Sports place a high demand on your visual system. Peak performance requires clarity of vision, efficient eye teaming and focusing skills, and superior visual processing abilities. While clear vision is beneficial in all sports, the specific demands a particular sport places on your visual system during competition is rather unique to that sport. For example, some sports require you to contact a moving object with your hand, foot, or piece of equipment while others require that you strike a stationary object.

The Sport-Specific Athlete Vision Profile presented below depicts the relative demands placed on your visual system when playing hockey. Keep in mind that the visual demands may vary between the different positions on a team or between offense and defense, but this diagram is meant to describe the visual demands of hockey in general.

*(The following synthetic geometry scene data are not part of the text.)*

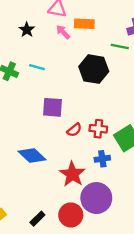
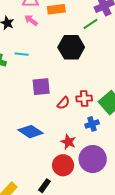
pink arrow: (63, 32) -> (31, 20), moved
green line: (120, 46) -> (91, 24), turned -35
red star: (72, 174) -> (68, 142), size x0.7
red circle: (71, 215) -> (63, 165), moved

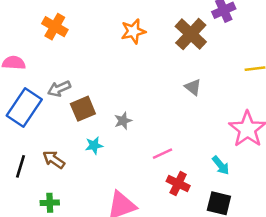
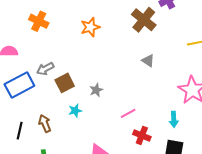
orange star: (133, 31) -> (90, 27), moved
blue rectangle: (24, 107) -> (19, 85), turned 32
brown arrow: (54, 159) -> (45, 124), turned 36
cyan arrow: (221, 165) -> (174, 119), turned 42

Below is a description of the 12 aspects of the Sport-Specific Athlete Vision Profile:

  • Visual Attention: Visual attention can either be central, peripheral, or divided. For hockey, the visual demand is split with peripheral being an important aspect of hitting the puck with the stick.
  • Duration: The visual demands of a sport can either be short duration or sustained.  Hockey provides a short duration of very high visual demand during a shift on the ice, however playing 3 periods places a sustained demand on the visual system.  An athlete with poor visual endurance may perform better in the earlier periods of games as compared to the later periods.

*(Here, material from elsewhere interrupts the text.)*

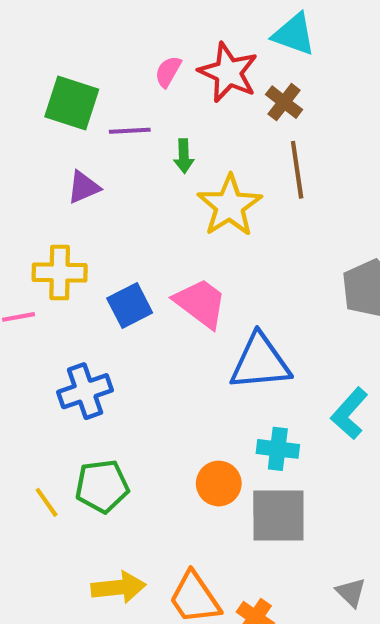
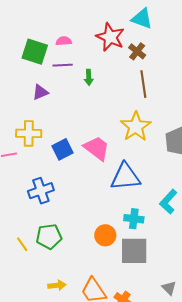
pink semicircle: (168, 72) -> (64, 41), moved, turned 56
yellow star: (230, 206) -> (136, 127), moved
yellow arrow: (118, 587) -> (57, 285), size x0.7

  • Directional Localization: This skill is used when determining the direction and speed of a moving object.  Hockey presents an extremely high demand on directional localization as the puck moves rapidly during the game.
  • Dynamic-Reactive: A sport that requires contains a dynamic-reactive component requires an athlete to quickly respond to a moving object.  Hockey requires a very quick reaction by every player to react to the moving puck.

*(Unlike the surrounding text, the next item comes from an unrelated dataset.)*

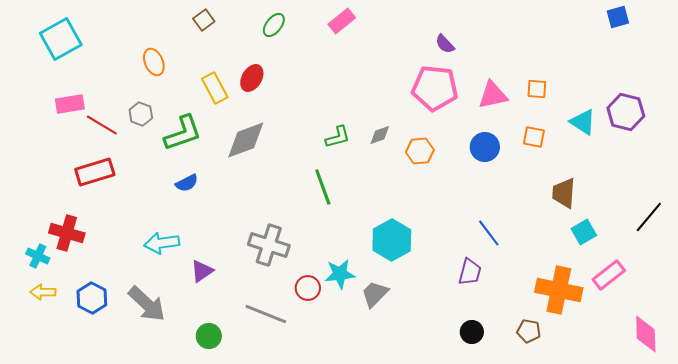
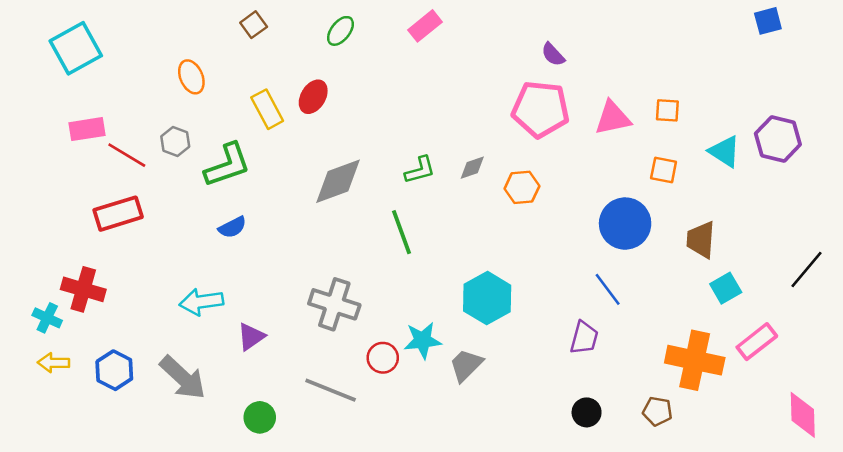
gray diamond: (246, 140) -> (338, 181), moved
blue circle: (485, 147) -> (625, 224), moved, size x1.4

  • Athlete Movement: An athlete can either be in motion or relatively stable during competition.  Hockey players are almost constantly in motion, requiring a very fine tuned visual system.
  • Target Demand: The target during competition can either be static (stationary) or dynamic (in motion). Dynamic targets present vision information in a constantly changing manner, requiring the athlete to process changes in visual information in a fluid manner.
  • Target Size: The target (hockey puck) is small, especially considering the small area on a stick that will produce a successful hit.  This requires very fine tuned interpretation of visual information.
  • Visual Distance: This is the distance of the target which is providing the visual demand during competition. This distance is highly variable during hockey but most importantly at the length of a hockey stick.
  • Gaze Angle: This refers to the direction you must look during a given activity. The demand in the vertical direction is shifted into inferior gaze as the puck strikes the stick below eye level.
  • Boundaries: The visual boundaries of a sport refers to the visual area that an athlete must attend to while competing. In many cases the visual boundaries coincide with the boundaries of the playing surface. 
  • Contrast / Figure-Ground: Contrast sensitivity, or the ability to distinguish between different shades of the same color is very important during competition. Figure-ground, or the ability to identify an object of importance from background clutter, is also important.  These demands are very high during hockey as players must quickly locate the puck.